Skip the images; return every entry exactly.

**RECORDS SHOWN:**
--- --- ---

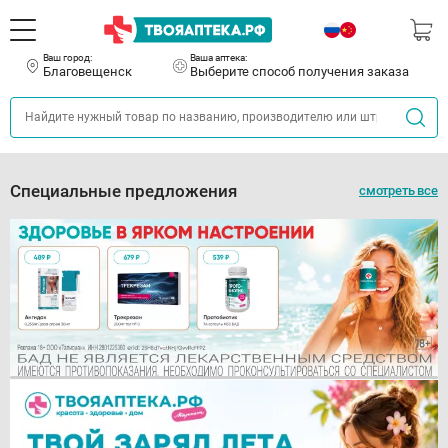
Ваш город:
Ваша аптека:
Благовещенск
Выберите способ получения заказа
Специальные предложения
смотреть все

--- --- ---

**TASK OUTPUT:**
Ваш город:
Ваша аптека:
Благовещенск
Выберите способ получения заказа
Специальные предложения
смотреть все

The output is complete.